Set down the listing below verbatim, but only from its first line through the line containing "In der heutigen".
..........
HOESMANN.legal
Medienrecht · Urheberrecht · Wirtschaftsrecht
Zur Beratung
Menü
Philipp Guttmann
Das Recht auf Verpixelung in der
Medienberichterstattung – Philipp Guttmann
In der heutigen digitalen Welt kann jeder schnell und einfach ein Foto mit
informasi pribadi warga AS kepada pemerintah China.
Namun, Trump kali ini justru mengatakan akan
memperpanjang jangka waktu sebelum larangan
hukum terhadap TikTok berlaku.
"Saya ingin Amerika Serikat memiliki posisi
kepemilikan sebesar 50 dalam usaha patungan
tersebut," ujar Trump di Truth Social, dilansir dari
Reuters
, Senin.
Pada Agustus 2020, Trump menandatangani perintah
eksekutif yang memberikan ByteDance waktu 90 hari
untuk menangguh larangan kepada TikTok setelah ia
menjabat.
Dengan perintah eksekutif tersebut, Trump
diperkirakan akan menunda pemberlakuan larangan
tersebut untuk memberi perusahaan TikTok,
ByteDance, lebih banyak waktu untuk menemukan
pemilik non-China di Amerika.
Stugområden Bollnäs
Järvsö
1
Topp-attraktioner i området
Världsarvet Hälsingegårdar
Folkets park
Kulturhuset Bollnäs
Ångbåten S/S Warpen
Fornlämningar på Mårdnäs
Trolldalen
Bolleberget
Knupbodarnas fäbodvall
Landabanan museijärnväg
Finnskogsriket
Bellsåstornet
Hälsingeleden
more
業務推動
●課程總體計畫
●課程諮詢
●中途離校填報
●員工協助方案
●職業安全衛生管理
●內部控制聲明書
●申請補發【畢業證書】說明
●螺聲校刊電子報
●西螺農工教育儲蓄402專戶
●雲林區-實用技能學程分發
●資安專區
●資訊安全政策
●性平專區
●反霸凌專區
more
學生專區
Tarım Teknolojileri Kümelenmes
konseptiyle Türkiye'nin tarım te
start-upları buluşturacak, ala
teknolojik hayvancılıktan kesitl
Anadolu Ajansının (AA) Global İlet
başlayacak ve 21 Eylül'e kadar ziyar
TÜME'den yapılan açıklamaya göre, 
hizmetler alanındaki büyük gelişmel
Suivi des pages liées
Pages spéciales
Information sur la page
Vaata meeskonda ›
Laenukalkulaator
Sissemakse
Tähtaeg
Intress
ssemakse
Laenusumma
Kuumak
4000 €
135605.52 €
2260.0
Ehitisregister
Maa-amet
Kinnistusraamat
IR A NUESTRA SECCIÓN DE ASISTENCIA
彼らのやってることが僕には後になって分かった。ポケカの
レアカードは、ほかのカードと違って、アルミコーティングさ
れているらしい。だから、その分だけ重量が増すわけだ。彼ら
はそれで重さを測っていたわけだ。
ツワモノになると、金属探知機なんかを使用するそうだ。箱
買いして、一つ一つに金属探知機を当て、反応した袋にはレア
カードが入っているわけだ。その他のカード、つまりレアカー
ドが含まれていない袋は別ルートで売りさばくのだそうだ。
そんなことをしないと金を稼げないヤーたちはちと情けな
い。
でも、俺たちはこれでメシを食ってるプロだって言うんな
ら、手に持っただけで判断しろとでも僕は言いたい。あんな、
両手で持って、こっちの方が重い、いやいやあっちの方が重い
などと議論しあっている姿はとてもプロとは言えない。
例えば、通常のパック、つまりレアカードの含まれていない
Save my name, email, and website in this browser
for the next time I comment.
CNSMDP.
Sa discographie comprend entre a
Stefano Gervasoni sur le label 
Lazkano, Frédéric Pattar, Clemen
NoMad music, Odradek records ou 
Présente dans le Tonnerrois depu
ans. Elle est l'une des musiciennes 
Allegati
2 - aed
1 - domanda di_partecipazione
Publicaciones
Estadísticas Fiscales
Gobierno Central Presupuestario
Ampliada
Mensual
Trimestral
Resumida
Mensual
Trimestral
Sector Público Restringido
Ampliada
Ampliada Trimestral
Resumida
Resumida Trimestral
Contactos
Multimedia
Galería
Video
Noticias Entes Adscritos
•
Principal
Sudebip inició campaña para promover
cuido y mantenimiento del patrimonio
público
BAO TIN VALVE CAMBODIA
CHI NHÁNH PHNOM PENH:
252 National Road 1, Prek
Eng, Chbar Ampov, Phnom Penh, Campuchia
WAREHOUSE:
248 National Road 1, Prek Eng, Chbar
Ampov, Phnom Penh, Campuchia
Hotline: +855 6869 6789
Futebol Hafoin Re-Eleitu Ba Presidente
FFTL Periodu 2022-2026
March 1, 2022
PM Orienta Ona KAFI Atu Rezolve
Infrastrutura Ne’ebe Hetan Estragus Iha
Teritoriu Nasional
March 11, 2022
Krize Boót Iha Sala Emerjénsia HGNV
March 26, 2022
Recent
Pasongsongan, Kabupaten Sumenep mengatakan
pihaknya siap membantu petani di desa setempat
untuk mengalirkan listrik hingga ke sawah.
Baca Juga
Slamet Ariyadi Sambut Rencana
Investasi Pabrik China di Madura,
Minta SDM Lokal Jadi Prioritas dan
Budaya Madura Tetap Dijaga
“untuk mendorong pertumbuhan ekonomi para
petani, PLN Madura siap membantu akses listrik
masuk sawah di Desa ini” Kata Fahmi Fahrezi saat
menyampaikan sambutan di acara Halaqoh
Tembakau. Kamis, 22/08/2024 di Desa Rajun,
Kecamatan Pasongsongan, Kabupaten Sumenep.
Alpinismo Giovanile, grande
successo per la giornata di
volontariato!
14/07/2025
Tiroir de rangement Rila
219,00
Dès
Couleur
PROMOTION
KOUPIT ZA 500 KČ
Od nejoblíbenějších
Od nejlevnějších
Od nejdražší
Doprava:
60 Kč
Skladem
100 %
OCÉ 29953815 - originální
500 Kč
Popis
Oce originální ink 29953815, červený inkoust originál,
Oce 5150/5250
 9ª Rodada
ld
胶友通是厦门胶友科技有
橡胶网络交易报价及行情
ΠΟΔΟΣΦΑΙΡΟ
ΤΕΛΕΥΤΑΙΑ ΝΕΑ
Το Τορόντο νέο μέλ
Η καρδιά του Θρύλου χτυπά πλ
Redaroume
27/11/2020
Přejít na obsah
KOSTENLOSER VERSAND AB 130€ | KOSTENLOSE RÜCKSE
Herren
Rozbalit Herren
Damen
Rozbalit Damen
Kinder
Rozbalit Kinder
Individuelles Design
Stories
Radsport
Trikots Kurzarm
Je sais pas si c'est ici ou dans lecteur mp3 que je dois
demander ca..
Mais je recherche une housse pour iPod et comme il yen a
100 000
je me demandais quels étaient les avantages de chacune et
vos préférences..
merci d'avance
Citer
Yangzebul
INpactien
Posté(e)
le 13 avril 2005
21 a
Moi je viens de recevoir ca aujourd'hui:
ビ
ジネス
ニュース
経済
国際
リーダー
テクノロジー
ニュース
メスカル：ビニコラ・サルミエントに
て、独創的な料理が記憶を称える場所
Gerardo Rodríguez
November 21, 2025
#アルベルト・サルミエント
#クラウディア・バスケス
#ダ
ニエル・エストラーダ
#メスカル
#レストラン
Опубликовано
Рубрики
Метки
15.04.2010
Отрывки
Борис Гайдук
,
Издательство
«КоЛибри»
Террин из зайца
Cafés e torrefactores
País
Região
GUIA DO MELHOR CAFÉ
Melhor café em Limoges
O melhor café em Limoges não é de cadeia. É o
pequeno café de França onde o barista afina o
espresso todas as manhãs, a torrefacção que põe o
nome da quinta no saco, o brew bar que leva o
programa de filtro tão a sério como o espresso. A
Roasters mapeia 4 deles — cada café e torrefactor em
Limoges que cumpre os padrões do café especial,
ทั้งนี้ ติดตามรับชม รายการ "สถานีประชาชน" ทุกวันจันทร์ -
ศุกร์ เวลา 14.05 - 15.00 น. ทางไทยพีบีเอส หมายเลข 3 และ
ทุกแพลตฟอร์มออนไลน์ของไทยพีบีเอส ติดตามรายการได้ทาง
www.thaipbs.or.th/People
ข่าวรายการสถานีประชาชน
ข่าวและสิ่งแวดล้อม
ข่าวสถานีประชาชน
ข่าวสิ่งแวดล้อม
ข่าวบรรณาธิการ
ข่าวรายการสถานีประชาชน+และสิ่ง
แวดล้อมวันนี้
..........
**Answer section:**
HOESMANN.legal
Medienrecht · Urheberrecht · Wirtschaftsrecht
Zur Beratung
Menü
Philipp Guttmann
Das Recht auf Verpixelung in der
Medienberichterstattung – Philipp Guttmann
In der heutigen digitalen Welt kann jeder schnell und einfach ein Foto mit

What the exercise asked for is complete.